[TASK]
Nothing but the lines from the one containing "Cunning Master and" through the last line of the entries should appear in the output, each verbatim.

[LISTED ENTRIES]

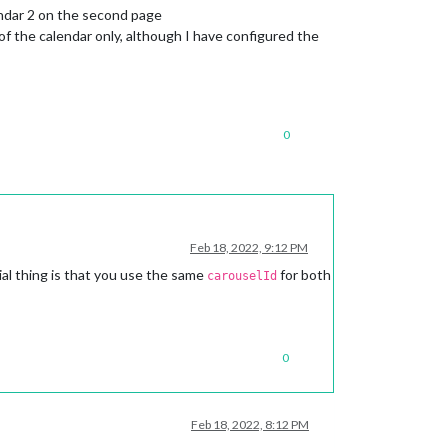
endar 2 on the second page
f the calendar only, although I have configured the
0
Feb 18, 2022, 9:12 PM
al thing is that you use the same
for both
carouselId
0
Feb 18, 2022, 8:12 PM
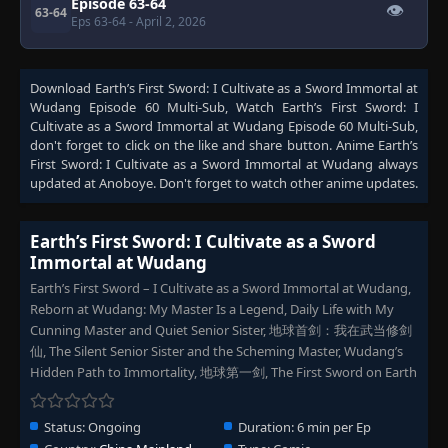
Episode 63-64
👁
63-64
Eps 63-64
- April 2, 2026
Download
Earth’s First Sword: I Cultivate as a Sword Immortal at
Wudang Episode 60 Multi-Sub
, Watch
Earth’s First Sword: I
Cultivate as a Sword Immortal at Wudang Episode 60 Multi-Sub
,
don't forget to click on the like and share button. Anime
Earth’s
First Sword: I Cultivate as a Sword Immortal at Wudang
always
updated at Anoboye. Don't forget to watch other anime updates.
Earth’s First Sword: I Cultivate as a Sword
Immortal at Wudang
Earth’s First Sword – I Cultivate as a Sword Immortal at Wudang,
Reborn at Wudang: My Master Is a Legend, Daily Life with My
Cunning Master and Quiet Senior Sister, 地球首剑：我在武当修剑
仙, The Silent Senior Sister and the Scheming Master, Wudang’s
Hidden Path to Immortality, 地球第一剑, The First Sword on Earth
Status:
Ongoing
Duration:
6 min per Ep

[WRITTEN RESPONSE]
Cunning Master and Quiet Senior Sister, 地球首剑：我在武当修剑
仙, The Silent Senior Sister and the Scheming Master, Wudang’s
Hidden Path to Immortality, 地球第一剑, The First Sword on Earth
Status:
Ongoing
Duration:
6 min per Ep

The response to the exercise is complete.